Lev crosses his arms and faces the window, tracking the silent movie happening outside. A game of tag from the looks of it, but even from here I can see the tension in Foster’s body at the knowledge that something—someone is here who doesn’t belong. After a moment, Lev turns back to me, leaning against the sink, arms still crossed. There’s no tension in him. The way he looks at me carries with it a certain inevitability.

“You look well.” His voice is quiet but firm. Firm, yet somehow edgeless. “Are you?”

He once again studies my scar—then the rest of me. The question feels more personal than he has a right to ask, but anything less than my answering it feels cowardly.

“Made a full recovery,” I say.

“Good. Then Ossining was the best thing for you.”

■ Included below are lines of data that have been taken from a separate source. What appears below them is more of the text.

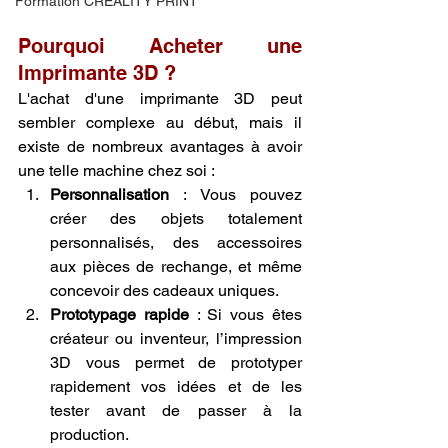
Formation CREALITY PRINT
Pourquoi Acheter une 
Imprimante 3D ?
L'achat d'une imprimante 3D peut 
sembler complexe au début, mais il 
existe de nombreux avantages à avoir 
une telle machine chez soi :
Personnalisation
 : Vous pouvez 
créer des objets totalement 
personnalisés, des accessoires 
aux pièces de rechange, et même 
concevoir des cadeaux uniques.
Prototypage rapide
 : Si vous êtes 
créateur ou inventeur, l’impression 
3D vous permet de prototyper 
rapidement vos idées et de les 
tester avant de passer à la 
production.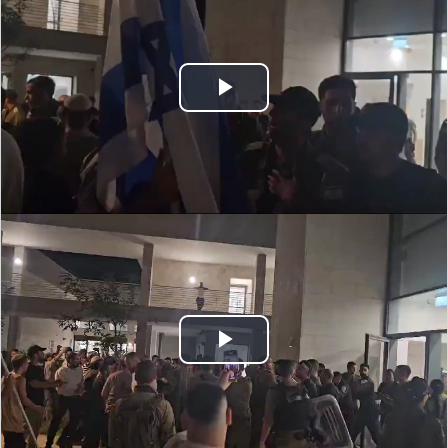
Play
Video
Play
Video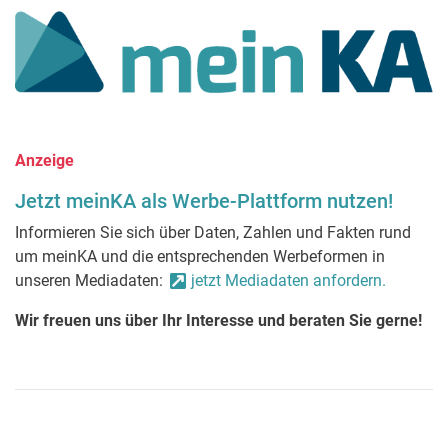
Anzeige
Jetzt meinKA als Werbe-Plattform nutzen!
Informieren Sie sich über Daten, Zahlen und Fakten rund
um meinKA und die entsprechenden Werbeformen in
unseren Mediadaten:
jetzt Mediadaten anfordern.
Wir freuen uns über Ihr Interesse und beraten Sie gerne!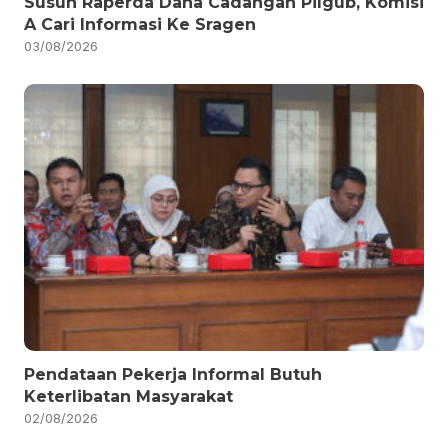
Susun Raperda Dana Cadangan Pilgub, Komisi
A Cari Informasi Ke Sragen
03/08/2026
Pendataan Pekerja Informal Butuh
Keterlibatan Masyarakat
02/08/2026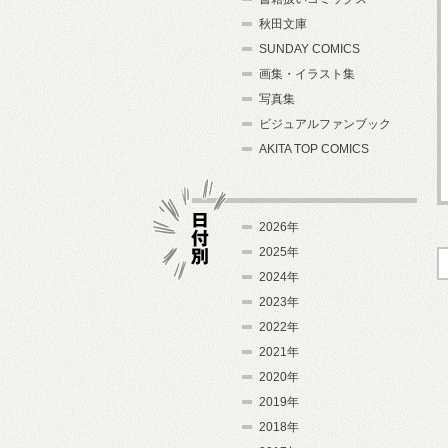
秋田文庫
SUNDAY COMICS
画集・イラスト集
写真集
ビジュアルファンブック
AKITA TOP COMICS
2026年
2025年
2024年
日付別
2023年
2022年
2021年
2020年
2019年
2018年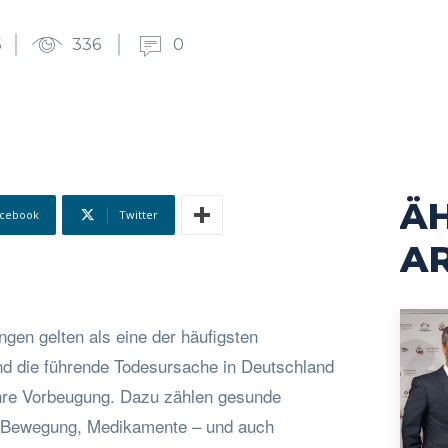
5
336
0
Ä
cebook
Twitter
AR
gen gelten als eine der häufigsten
nd die führende Todesursache in Deutschland
 ihre Vorbeugung. Dazu zählen gesunde
 Bewegung, Medikamente – und auch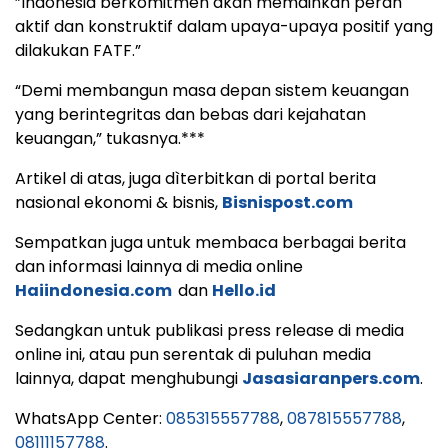
”Indonesia berkomitmen akan memainkan peran
aktif dan konstruktif dalam upaya-upaya positif yang
dilakukan FATF.”
“Demi membangun masa depan sistem keuangan
yang berintegritas dan bebas dari kejahatan
keuangan,” tukasnya.***
Artikel di atas, juga dìterbitkan di portal berita
nasional ekonomi & bisnis,
Bisnispost.com
Sempatkan juga untuk membaca berbagai berita
dan informasi lainnya di media online
Haiindonesia.com
dan
Hello.id
Sedangkan untuk publikasi press release di media
online ini, atau pun serentak di puluhan media
lainnya, dapat menghubungi
Jasasiaranpers.com
.
WhatsApp Center:
085315557788
,
087815557788
,
08111157788
.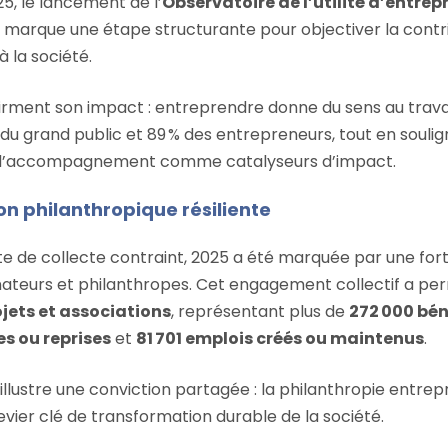
5, le lancement de l’
Observatoire de l’utilité d’entre
marque une étape structurante pour objectiver la contr
à la société.
firment son impact : entreprendre donne du sens au travai
 du grand public et 89 % des entrepreneurs, tout en soulign
 d’accompagnement comme catalyseurs d’impact.
on philanthropique résiliente
e de collecte contraint, 2025 a été marquée par une fort
teurs et philanthropes. Cet engagement collectif a per
ojets et associations
, représentant plus de
272 000 bén
es ou reprises
et
81 701 emplois créés ou maintenus
.
llustre une conviction partagée : la philanthropie entrep
levier clé de transformation durable de la société.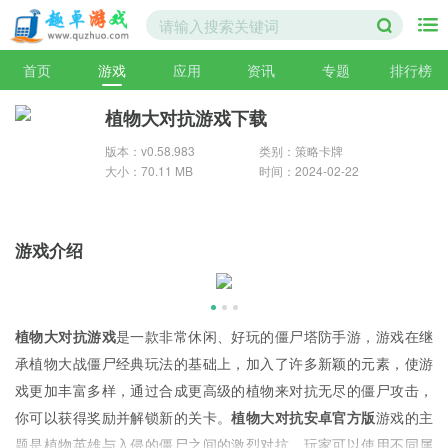
首页
游戏
应用
资讯
专题
排行榜
植物大对抗游戏下载
版本：v0.58.983
类别：策略卡牌
大小：70.11 MB
时间：2024-02-22
游戏介绍
植物大对抗游戏
是一款非常休闲、好玩的僵尸塔防手游，游戏在继
承植物大战僵尸经典玩法的基础上，加入了许多新颖的元素，使游
戏更加丰富多样，通过合成更高级的植物来对抗无尽的僵尸攻击，
你可以获得奖励并解锁新的关卡。
植物大对抗安卓官方版
游戏的主
题是植物英雄与入侵的僵尸之间的激烈对抗，玩家可以使用不同属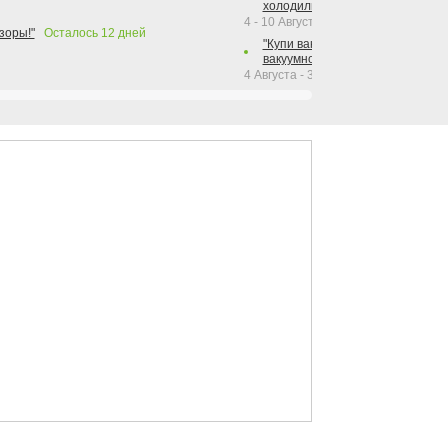
холодильника Hotpoint!"
4 - 10 Августа 2026
зоры!"
Осталось
12
дней
"Купи вакуумный упаковщик + р
вакуумного упаковщика = получи
4 Августа - 30 Сентября 2026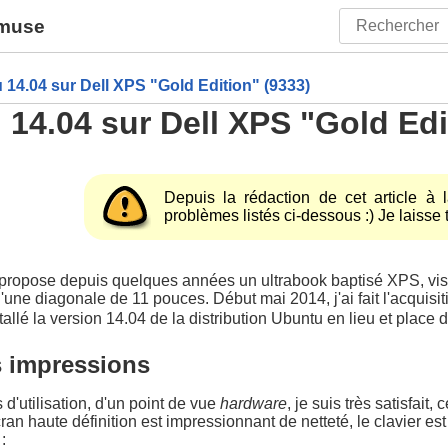
amuse
 14.04 sur Dell XPS "Gold Edition" (9333)
14.04 sur Dell XPS "Gold Edi
Depuis la rédaction de cet article à 
problèmes listés ci-dessous :) Je laisse 
 propose depuis quelques années un ultrabook baptisé XPS, vis
'une diagonale de 11 pouces. Début mai 2014, j'ai fait l'acquisi
stallé la version 14.04 de la distribution Ubuntu en lieu et place
s impressions
s d'utilisation, d'un point de vue
hardware
, je suis très satisfai
ran haute définition est impressionnant de netteté, le clavier est 
: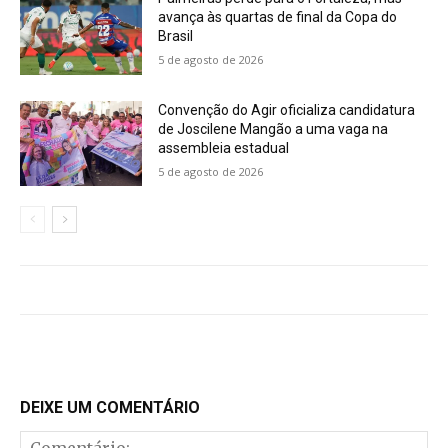
avança às quartas de final da Copa do
Brasil
5 de agosto de 2026
Convenção do Agir oficializa candidatura
de Joscilene Mangão a uma vaga na
assembleia estadual
5 de agosto de 2026
DEIXE UM COMENTÁRIO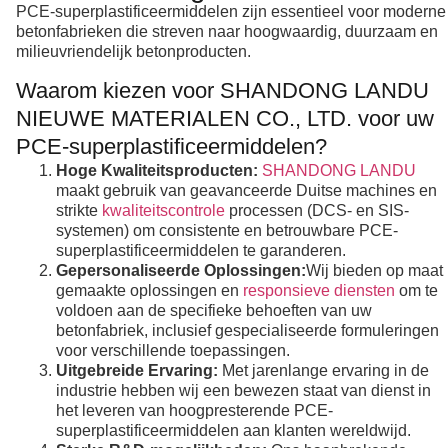
PCE-superplastificeermiddelen zijn essentieel voor moderne
betonfabrieken die streven naar hoogwaardig, duurzaam en
milieuvriendelijk betonproducten.
Waarom kiezen voor SHANDONG LANDU
NIEUWE MATERIALEN CO., LTD. voor uw
PCE-superplastificeermiddelen?
Hoge Kwaliteitsproducten:
SHANDONG LANDU
maakt gebruik van geavanceerde Duitse machines en
strikte
kwaliteitscontrole
processen (DCS- en SIS-
systemen) om consistente en betrouwbare PCE-
superplastificeermiddelen te garanderen.
Gepersonaliseerde Oplossingen:
Wij bieden op maat
gemaakte oplossingen en
responsieve diensten
om te
voldoen aan de specifieke behoeften van uw
betonfabriek, inclusief gespecialiseerde formuleringen
voor verschillende toepassingen.
Uitgebreide Ervaring:
Met jarenlange ervaring in de
industrie hebben wij een bewezen staat van dienst in
het leveren van hoogpresterende PCE-
superplastificeermiddelen aan klanten wereldwijd.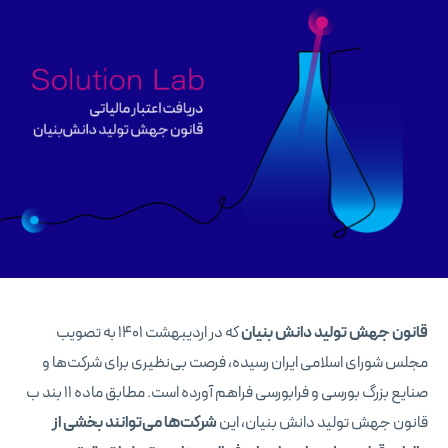
قانون جهش تولید دانش بنیان
که در اردیبهشت ۱۴۰۱ به تصویب
مجلس شورای اسلامی ایران رسیده، فرصت بی‌نظیری برای شرکت‌ها و
صنایع بزرگ بورسی و فرابورسی فراهم آورده است. مطابق ماده ۱۱ بند ب
قانون جهش تولید دانش بنیان، این
شرکت‌ها می‌توانند بخشی از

I press my lips together, preventing a bitter smile. Living with Patty in her place, on her terms … well, it wasn’t the worst thing for me, but I’d be hard-pressed to call it “the best.” I remember the day I left the hospital, I asked Patty to drive us past the house. The feeling in my gut when I saw the swing in the yard—everything looked so unbearably the same that it was as though my body believed the loss was a dream I’d finally woken up from. I sobbed, begged for her to let me out, but she told me it was too much for me. She would always think it was too much for me. I’d never go home again.

It’s like we talked about, Patty had said of the arrangement, but I swear no one talked to me about it. There are so many gaps from that time, so many ICU nightmares that felt more real to me than what was actually going on. Some of my memories confuse me still, and now I have no one to tell me the difference between what was and was never.

Bea called me once at Patty’s. I was on painkillers and all that remains of the conversation was the last thing she ever said to me. I know that was real because it burrowed itself into my bones, became a life raft for the months that followed.

We’ll see each other again.

Two years at Patty’s and I never saw her.

Even after I made it back to Morel, I never saw her.

I blink at the sudden sting in my eyes. The weight of the moment presses down on me in this small kitchen, standing across from Lev Warren, and it wants to drown me in its truth: he’s only a man, and if he’s only a man, what does that make me?

Less than her sister?

“You have my time. You have my attention,” he tells me.

“I’d rather hers.” The words fracture as they leave my lips, too pathetic to be an insult. The look they inspire him to give me makes me feel impossibly bound to a body that has only shown him its weakness. I close my eyes, turning my face away.

“I’m not your sister’s keeper and The Project has never been your sister’s prison. I accept that you think of me as your enemy because it’s easier than believing she made a choice that you were not made a part of.” He pauses. “Gloria.”

I open my eyes.

“You have my time,” he says again. “And you have my attention.”

“Casey said if I keep trying to expose you, I’ll fail.”

“She’s right. We have nothing to hide.”